Start of Block
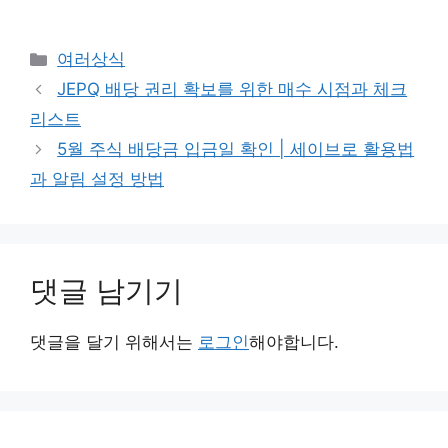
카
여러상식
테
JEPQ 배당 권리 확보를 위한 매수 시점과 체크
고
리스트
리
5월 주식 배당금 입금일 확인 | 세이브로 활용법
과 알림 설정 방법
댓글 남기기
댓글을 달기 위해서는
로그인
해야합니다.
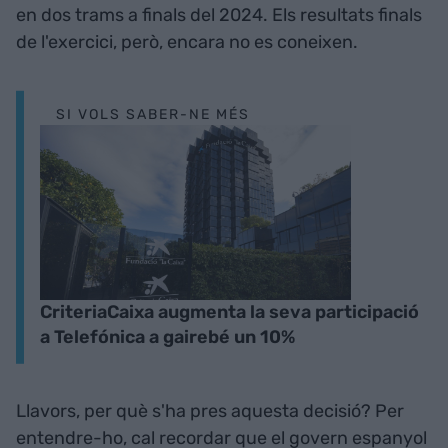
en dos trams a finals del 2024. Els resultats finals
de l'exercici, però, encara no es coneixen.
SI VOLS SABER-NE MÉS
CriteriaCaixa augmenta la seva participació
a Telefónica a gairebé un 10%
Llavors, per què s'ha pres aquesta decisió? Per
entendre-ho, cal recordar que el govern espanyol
End of Block
Start of Block
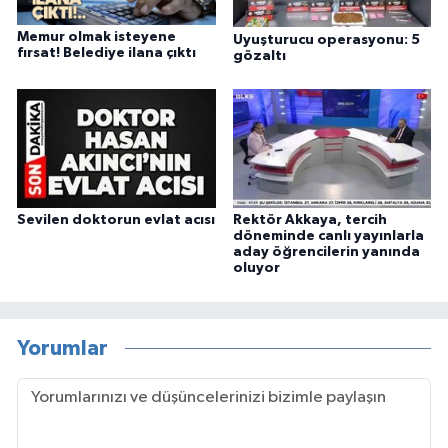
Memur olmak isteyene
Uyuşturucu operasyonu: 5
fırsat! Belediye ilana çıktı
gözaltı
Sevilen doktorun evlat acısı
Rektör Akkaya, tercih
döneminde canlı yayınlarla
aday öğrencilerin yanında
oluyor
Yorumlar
End of Block
Start of Block
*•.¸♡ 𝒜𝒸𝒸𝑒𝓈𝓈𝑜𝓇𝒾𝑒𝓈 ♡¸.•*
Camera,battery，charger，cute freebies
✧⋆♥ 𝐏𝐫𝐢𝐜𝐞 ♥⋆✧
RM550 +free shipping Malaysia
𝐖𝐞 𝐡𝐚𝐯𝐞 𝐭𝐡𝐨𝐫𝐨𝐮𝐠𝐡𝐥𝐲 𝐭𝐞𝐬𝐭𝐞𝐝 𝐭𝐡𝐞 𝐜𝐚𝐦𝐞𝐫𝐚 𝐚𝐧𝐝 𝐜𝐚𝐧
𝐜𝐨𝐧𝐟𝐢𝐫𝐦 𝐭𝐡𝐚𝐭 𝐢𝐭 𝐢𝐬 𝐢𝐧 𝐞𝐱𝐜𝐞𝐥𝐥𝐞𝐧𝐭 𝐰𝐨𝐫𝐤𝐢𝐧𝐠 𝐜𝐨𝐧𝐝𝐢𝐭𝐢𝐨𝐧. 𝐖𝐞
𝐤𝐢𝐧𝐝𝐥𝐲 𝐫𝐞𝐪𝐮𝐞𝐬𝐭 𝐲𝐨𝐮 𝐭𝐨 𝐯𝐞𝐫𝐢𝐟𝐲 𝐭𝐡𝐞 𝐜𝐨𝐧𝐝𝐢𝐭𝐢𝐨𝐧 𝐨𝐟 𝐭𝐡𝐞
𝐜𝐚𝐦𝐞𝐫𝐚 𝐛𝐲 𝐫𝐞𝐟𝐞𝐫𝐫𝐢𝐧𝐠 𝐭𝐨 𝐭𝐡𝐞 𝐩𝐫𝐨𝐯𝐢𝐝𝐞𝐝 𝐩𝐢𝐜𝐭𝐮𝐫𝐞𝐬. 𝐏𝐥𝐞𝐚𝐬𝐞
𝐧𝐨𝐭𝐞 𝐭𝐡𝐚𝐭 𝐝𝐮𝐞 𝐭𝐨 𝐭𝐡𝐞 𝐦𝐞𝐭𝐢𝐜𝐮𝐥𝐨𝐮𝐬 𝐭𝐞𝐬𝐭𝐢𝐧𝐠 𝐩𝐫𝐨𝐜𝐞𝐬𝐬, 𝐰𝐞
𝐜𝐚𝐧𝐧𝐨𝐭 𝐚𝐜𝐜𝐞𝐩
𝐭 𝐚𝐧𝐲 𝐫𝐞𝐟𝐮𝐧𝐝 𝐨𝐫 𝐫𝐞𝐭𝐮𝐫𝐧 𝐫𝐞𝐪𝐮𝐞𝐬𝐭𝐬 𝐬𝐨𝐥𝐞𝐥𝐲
End of Block
- [TASK ITEM]: Search the data and copy each line containing "𝐜𝐨𝐧𝐝𝐢𝐭𝐢𝐨𝐧".

- [RESULT OF THIS TASK]:
𝐜𝐨𝐧𝐟𝐢𝐫𝐦 𝐭𝐡𝐚𝐭 𝐢𝐭 𝐢𝐬 𝐢𝐧 𝐞𝐱𝐜𝐞𝐥𝐥𝐞𝐧𝐭 𝐰𝐨𝐫𝐤𝐢𝐧𝐠 𝐜𝐨𝐧𝐝𝐢𝐭𝐢𝐨𝐧. 𝐖𝐞
𝐤𝐢𝐧𝐝𝐥𝐲 𝐫𝐞𝐪𝐮𝐞𝐬𝐭 𝐲𝐨𝐮 𝐭𝐨 𝐯𝐞𝐫𝐢𝐟𝐲 𝐭𝐡𝐞 𝐜𝐨𝐧𝐝𝐢𝐭𝐢𝐨𝐧 𝐨𝐟 𝐭𝐡𝐞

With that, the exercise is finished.